Der nationale palästinensische BDS-Ausschuss (BNC), die größte Koalition in der palästinensischen Gesellschaft, hat den Bericht, der heute von der UN-Wirtschafts- und Sozialkommission für Westasien (ESCWA) veröffentlicht wurde, als „historischen Durchbruch“ begrüßt. In dem Bericht wird zweifelsfrei nachgewiesen, dass Israel über das ganze palästinensische Volk ein System der Apartheid verhängt hat.

Der ESCWA-Bericht fordert BDS-Maßnahmen, um Israels Apartheid-Regime zu beenden.

Die globale BDS-Bewegung für die Rechte der Palästinenser*innen, die vom BNC geführt wird, hat Israel unablässig als ein Regime von „Besatzung, Siedlerkolonialismus und Apartheid“ gegen alle Palästinenser*innen beschrieben.

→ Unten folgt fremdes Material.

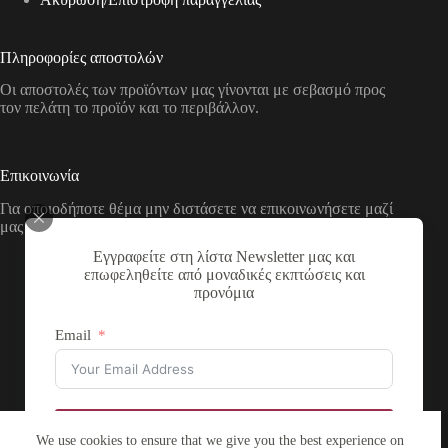
Πληροφορίες αποστολών
Οι αποστολές των προϊόντων μας γίνονται με σεβασμό προς
τον πελάτη το προϊόν και το περιβάλλον.
Επικοινωνία
Για οποιοδήποτε θέμα μην διστάσετε να επικοινωνήσετε μαζί
μας με τους παρακάτω τρόπους
Εγγραφείτε στη λίστα Newsletter μας και
Διεύθυνση:
επωφεληθείτε από μοναδικές εκπτώσεις και
Νικολάου Χάσου 19, ΤΚ 53100, Φλώρινα,
προνόμια
Ελλάδα
Τηλέφωνο:
Email
+30 2385 503290
Email:
theartstore.gr.social@gmail.com
Copyright © 2026 The Art Store - a project by atsompanis
Εγγραφή
We use cookies to ensure that we give you the best experience on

Ingrid Jaradat, Mitglied des internationalen Sekretariats des BNC, begrüßte den ESCWA-Bericht als einen „historischen Durchbruch“ und fügte hinzu
„Das ist das erste UN-Gremium, das zweifelsfrei beweist, dass sich Israel des Verbrechens der Apartheid gegen das palästinensische Volk schuldig macht, was die Erkenntnisse der BDS-Bewegung seit 2005 bestätigt. In Anbetracht der Tatsache, dass Apartheid im Völkerrecht das zweit schwerwiegendste Verbrechen gegen die Menschlichkeit ist – nach dem Verbrechen des Völkermords – wird diese tabubrechende Feststellung der ESCWA Argumente für weltweite Sanktionen gegen Israel untermauern.“

Die BDS-Bewegung ist in den letzten Jahren in eindrücklicher Weise gewachsen. Sie zwang Großkonzerne wie Veolia, Orange und G4S, den israelischen Markt zu verlassen, und große Pensionskassen Kapital aus Banken und Unternehmen abzuziehen, die an israelischen Menschenrechtsverletzungen beteiligt sind. Auch die Isolation Israels im akademischen und kulturellen Bereich nimmt zu.

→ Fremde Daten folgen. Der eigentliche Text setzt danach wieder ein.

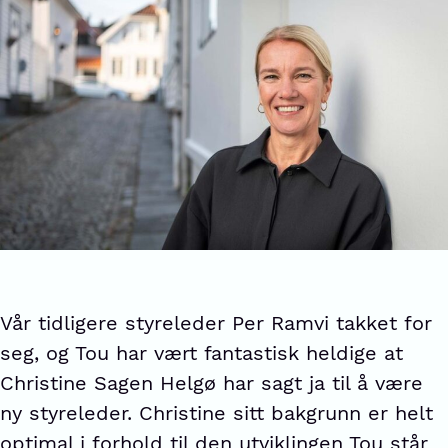
Vår tidligere styreleder Per Ramvi takket for
seg, og Tou har vært fantastisk heldige at
Christine Sagen Helgø har sagt ja til å være
ny styreleder. Christine sitt bakgrunn er helt
optimal i forhold til den utviklingen Tou står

Guman Mussa, Kampagnenkoordinator von BNC in der arabischen Welt, fügt an:

„Der Bericht von ESCWA schafft einen Präzedenzfall für die UNO, da er nationale Regierungen und die internationale Zivilgesellschaft aufruft, BDS als den wirkungsvollsten Mechanismus, um Israel zur Rechenschaft zu ziehen, zu unterstützen. Mit dem Ziel zu handeln, die israelische Apartheid zu beenden, ist keine freie Entscheidung sondern eine völkerrechtliche Verpflichtung.“

Omar Barghouti, Mitbegründer der BDS-Bewegung, folgert:

„Unser Südafrika-Moment rückt näher. Dieser neue UN-Bericht deutet stark darauf hin, dass die israelische wie die südafrikanische Apartheid enden wird. BDS wächst nicht nur an Universitäten, in Kirchen, Gewerkschaften, Kulturinstitutionen und sozialen Bewegungen eindrücklich, sondern wurde heute von einer UN-Kommission angenommen. Gut möglich, dass dies das erste Zeichen für kommende Sanktionen gegen das israelische Regime der Besatzung, des Siedlerkolonialismus und der Apartheid ist.“

Originaltext: New UN Report Confirms Israel is an “Apartheid” State, Calls for BDS

Übersetzung: BDS Berlin und BDS Schweiz

Der Bericht wurde kurz nach seiner Veröffentlichung auf Druck von UN-Genersalsekretär Antonio Guterres wieder zurückgezogen. Wegen Verfahrensfehler, so die Begründung. Rima Khalaf, Leiterin von ESCWA, hat ihren Rücktritt am 17. März 2017 in Beirut bekannt gegeben. Sie begründete ihre Entscheidung damit, es sei ihre Verpflichtung, ein eindeutiges Kriegsverbrechen nicht zu verheimlichen. Sie stehe weiterhin hinter allen Schlussfolgerungen des Berichts.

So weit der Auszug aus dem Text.